By: Samuel Moyn
Samuel Moyn is Chancellor Kent Professor of Law and History at Yale University. He has written several books in his fields of European intellectual history and human rights history, including The Last Utopia: Human Rights in History (2010), and edited or coedited a number of others. His most recent books are Christian Human Rights (2015), based on Mellon Distinguished Lectures at the University of Pennsylvania in fall 2014, and Not Enough: Human Rights in an Unequal World (2018). His newest book is Humane: How the United States Abandoned Peace and Reinvented War (Farrar, Straus, and Giroux, 2021). Over the years he has written in venues such as Boston Review, the Chronicle of Higher Education, Dissent, The Nation, The New Republic, the New York Times, and the Wall Street Journal.
In the years since 9/11, US has entered an age of endless war.
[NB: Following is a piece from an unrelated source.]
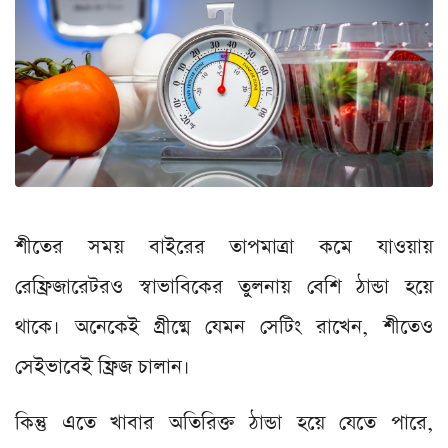
শীতের সময় বাইরের তাপমাত্রা কমে যাওয়ায়
রেফ্রিজারেটরও স্বাভাবিকের তুলনায় বেশি ঠান্ডা হয়ে
থাকে। অনেকেই গ্রীষ্মে যেমন সেটিং রাখেন, শীতেও
সেইভাবেই ফ্রিজ চালান।
কিন্তু এতে খাবার অতিরিক্ত ঠান্ডা হয়ে যেতে পারে,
With little debate or discussion, the United States carries out military operations around the globe. It hardly matters who’s president or whether liberals or conservatives operate the levers of power. The United States exercises dominion everywhere.
In Humane: How the United States Abandoned Peace and Reinvented War, Samuel Moyn asks a troubling but urgent question: What if efforts to make war more ethical - to ban torture and limit civilian casualties - have only shored up the military enterprise and made it sturdier? Moyn looks back at a century and a half of passionate arguments about the ethics of using force, from the 19th-century struggle to make war less lethal to the eventual shift from opposing the crime of war to opposing war crimes, with fateful consequences.
The ramifications of this shift became apparent in the post-9/11 era. By that time, the US military had embraced the agenda of humane war, driven both by the availability of precision weaponry and the need to protect its image. The battle shifted from the streets to the courtroom, where the tactics of the war on terror were litigated, but its foundational assumptions went without serious challenge. These trends only accelerated during the Obama and Trump presidencies. Even as the two administrations spoke of American power and morality in radically different tones, they ushered in the second decade of the “forever” war.
Humane is the story of how America went off to fight and never came back, and how armed combat was transformed from an imperfect tool for resolving disputes into an integral component of the modern condition. As American wars have become more humane, they have also become endless. This provocative book argues that this development might not represent progress at all.